• _Work to be completed_
Only the lines from the one with "الحكومات والقطاع الخاص" through the end of the data are wanted, copied exactly.

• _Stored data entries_
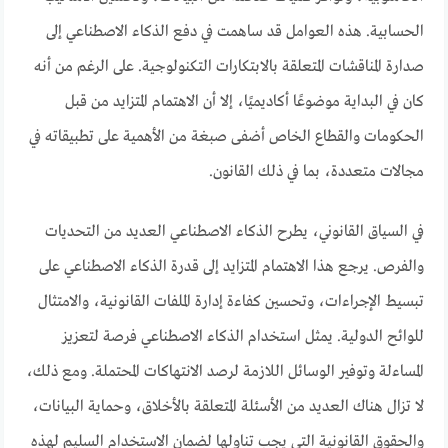
الحسابية. هذه العوامل قد ساهمت في دفع الذكاء الاصطناعي إلى
صدارة المناقشات المتعلقة بالابتكارات التكنولوجية. على الرغم من أنه
كان في البداية موضوعًا أكاديميًا، إلا أن الاهتمام المتزايد من قبل
الحكومات والقطاع الخاص أضفى صبغة من الأهمية على تطبيقاته في
مجالات متعددة، بما في ذلك القانون.
في السياق القانوني، يطرح الذكاء الاصطناعي العديد من التحديات
والفرص. يرجع هذا الاهتمام المتزايد إلى قدرة الذكاء الاصطناعي على
تبسيط الإجراءات، وتحسين كفاءة إدارة الملفات القانونية، والامتثال
للوائح الدولية. يمثل استخدام الذكاء الاصطناعي فرصة لتعزيز
المساءلة وتوفير الوسائل اللازمة لرصد الانتهاكات المحتملة. ومع ذلك،
لا تزال هناك العديد من الأسئلة المتعلقة بالأخلاق، وحماية البيانات،
والحقوق القانونية التي يجب تناولها لضمان الاستخدام السليم لهذه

• _Reply to the exercise_
الحكومات والقطاع الخاص أضفى صبغة من الأهمية على تطبيقاته في
مجالات متعددة، بما في ذلك القانون.
في السياق القانوني، يطرح الذكاء الاصطناعي العديد من التحديات
والفرص. يرجع هذا الاهتمام المتزايد إلى قدرة الذكاء الاصطناعي على
تبسيط الإجراءات، وتحسين كفاءة إدارة الملفات القانونية، والامتثال
للوائح الدولية. يمثل استخدام الذكاء الاصطناعي فرصة لتعزيز
المساءلة وتوفير الوسائل اللازمة لرصد الانتهاكات المحتملة. ومع ذلك،
لا تزال هناك العديد من الأسئلة المتعلقة بالأخلاق، وحماية البيانات،
والحقوق القانونية التي يجب تناولها لضمان الاستخدام السليم لهذه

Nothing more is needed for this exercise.